Supplied material: Begin
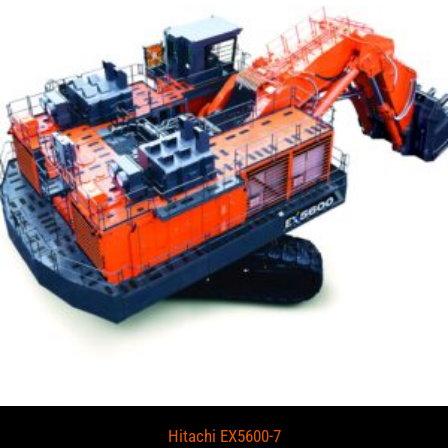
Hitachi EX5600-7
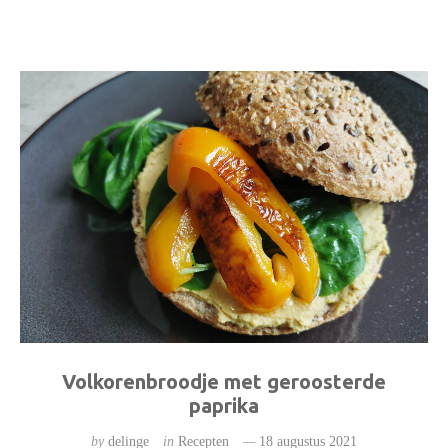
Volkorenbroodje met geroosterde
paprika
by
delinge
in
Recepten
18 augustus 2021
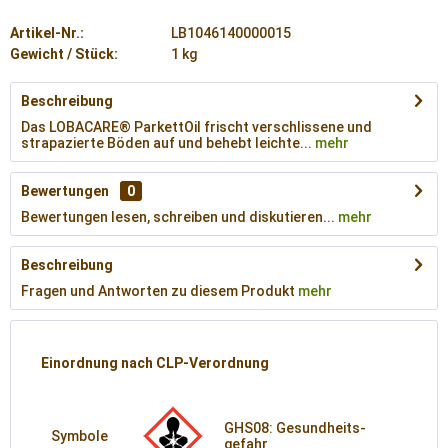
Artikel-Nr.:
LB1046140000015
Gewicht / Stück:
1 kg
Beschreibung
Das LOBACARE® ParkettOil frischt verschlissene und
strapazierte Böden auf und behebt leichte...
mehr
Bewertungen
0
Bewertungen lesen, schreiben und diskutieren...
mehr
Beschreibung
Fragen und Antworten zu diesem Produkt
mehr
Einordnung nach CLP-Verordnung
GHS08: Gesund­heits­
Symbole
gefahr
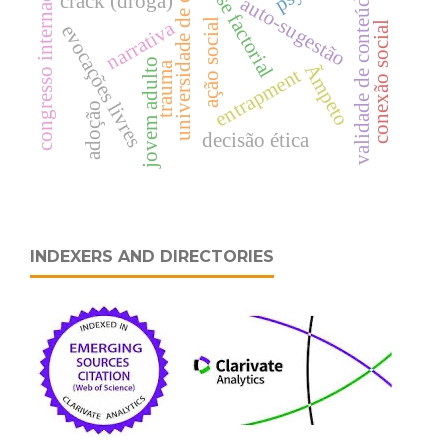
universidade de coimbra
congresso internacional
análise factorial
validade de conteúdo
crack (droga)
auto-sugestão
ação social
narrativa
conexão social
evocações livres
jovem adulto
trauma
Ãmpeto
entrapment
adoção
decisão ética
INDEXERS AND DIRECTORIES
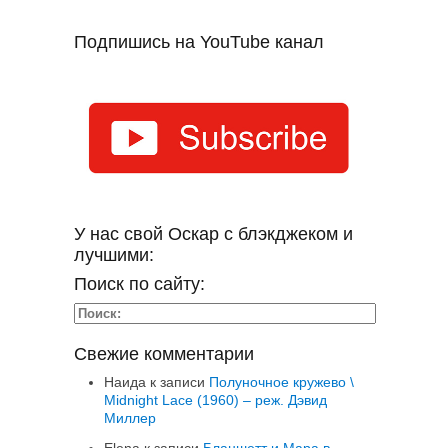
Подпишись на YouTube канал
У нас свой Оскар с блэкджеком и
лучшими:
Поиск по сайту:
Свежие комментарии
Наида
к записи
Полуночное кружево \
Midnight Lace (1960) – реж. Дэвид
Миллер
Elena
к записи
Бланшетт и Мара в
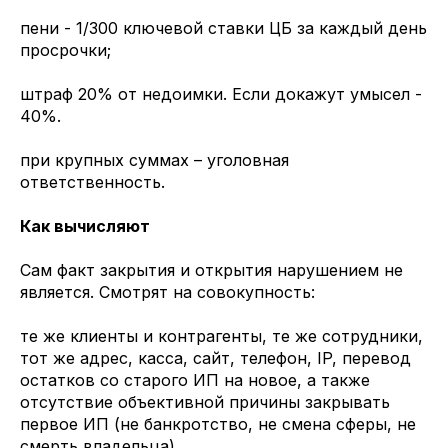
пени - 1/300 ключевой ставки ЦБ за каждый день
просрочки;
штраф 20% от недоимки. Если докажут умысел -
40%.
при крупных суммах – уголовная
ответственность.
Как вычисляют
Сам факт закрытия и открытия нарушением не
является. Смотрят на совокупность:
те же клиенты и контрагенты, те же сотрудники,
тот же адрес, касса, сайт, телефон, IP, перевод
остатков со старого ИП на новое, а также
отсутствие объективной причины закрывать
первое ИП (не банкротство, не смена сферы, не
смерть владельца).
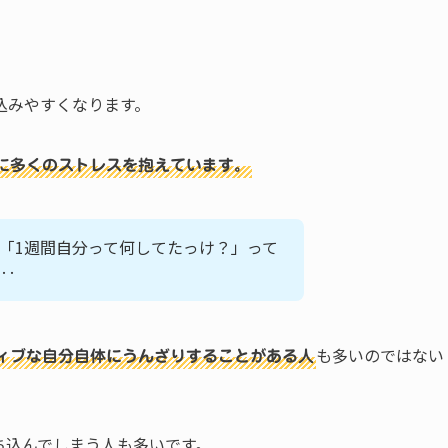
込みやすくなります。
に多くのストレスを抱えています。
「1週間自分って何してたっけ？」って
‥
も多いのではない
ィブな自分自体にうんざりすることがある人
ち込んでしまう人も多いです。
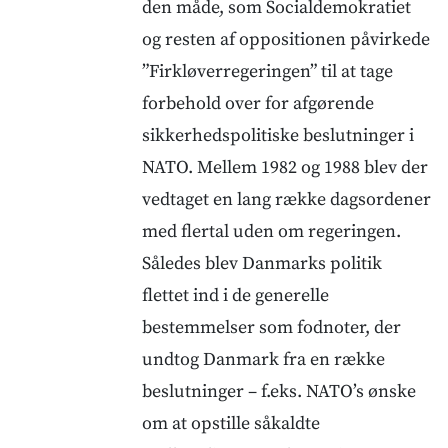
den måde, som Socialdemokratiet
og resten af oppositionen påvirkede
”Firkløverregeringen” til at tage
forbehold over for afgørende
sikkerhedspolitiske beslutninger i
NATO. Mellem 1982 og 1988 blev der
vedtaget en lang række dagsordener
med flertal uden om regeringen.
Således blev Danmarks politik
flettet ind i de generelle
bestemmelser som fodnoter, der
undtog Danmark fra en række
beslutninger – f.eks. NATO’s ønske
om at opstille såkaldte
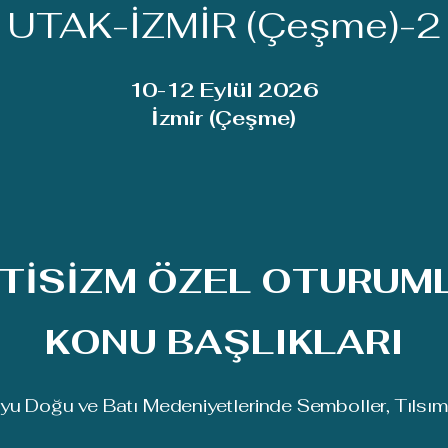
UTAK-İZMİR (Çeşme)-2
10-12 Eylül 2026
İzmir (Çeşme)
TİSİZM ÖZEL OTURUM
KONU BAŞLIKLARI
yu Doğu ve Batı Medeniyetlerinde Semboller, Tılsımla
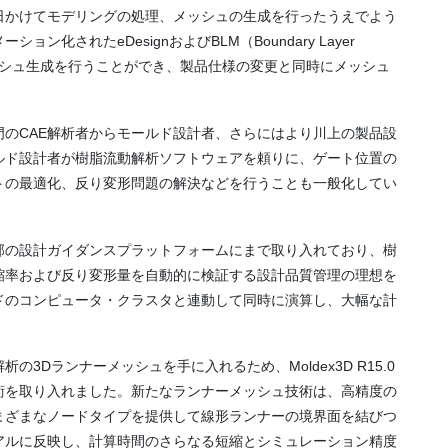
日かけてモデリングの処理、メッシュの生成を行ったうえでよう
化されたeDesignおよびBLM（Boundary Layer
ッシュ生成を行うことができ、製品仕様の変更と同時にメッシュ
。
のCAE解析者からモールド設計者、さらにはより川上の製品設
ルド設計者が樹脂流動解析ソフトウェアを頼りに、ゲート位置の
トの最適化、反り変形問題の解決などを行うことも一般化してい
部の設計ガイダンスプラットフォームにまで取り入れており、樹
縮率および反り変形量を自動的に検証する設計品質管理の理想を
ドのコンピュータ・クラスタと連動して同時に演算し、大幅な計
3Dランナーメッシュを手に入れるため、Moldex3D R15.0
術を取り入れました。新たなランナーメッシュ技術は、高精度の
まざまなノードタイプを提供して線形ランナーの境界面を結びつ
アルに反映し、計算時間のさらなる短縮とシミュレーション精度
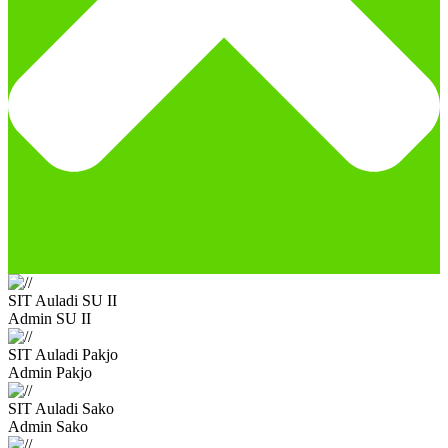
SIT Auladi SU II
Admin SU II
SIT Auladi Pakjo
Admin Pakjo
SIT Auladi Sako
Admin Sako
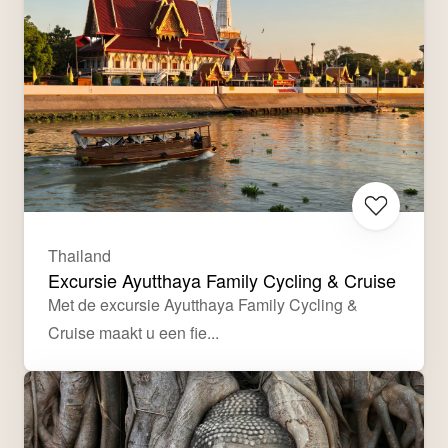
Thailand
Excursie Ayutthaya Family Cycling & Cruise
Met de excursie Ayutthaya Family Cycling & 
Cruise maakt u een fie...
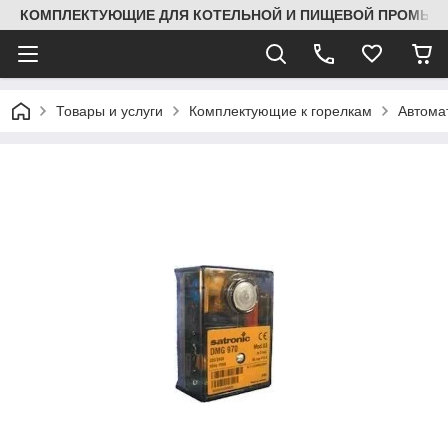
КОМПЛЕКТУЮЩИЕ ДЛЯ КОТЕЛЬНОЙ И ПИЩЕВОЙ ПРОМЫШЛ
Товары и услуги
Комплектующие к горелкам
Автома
Supplied material: End
Your assignment: Starting at the line containing "INDEXERS AND DIRECTORIES" and stopping at the line containing "является. Смотрят на", output every line above exactly, both ends included, with pictures omitted.

Solution for this problem:
INDEXERS AND DIRECTORIES
Подпишись на YouTube канал
У нас свой Оскар с блэкджеком и
лучшими:
Поиск по сайту:
Свежие комментарии
Наида
к записи
Полуночное кружево \
Midnight Lace (1960) – реж. Дэвид
Миллер
Elena
к записи
Бланшетт и Мара в
пени - 1/300 ключевой ставки ЦБ за каждый день
просрочки;
штраф 20% от недоимки. Если докажут умысел -
40%.
при крупных суммах – уголовная
ответственность.
Как вычисляют
Сам факт закрытия и открытия нарушением не
является. Смотрят на совокупность:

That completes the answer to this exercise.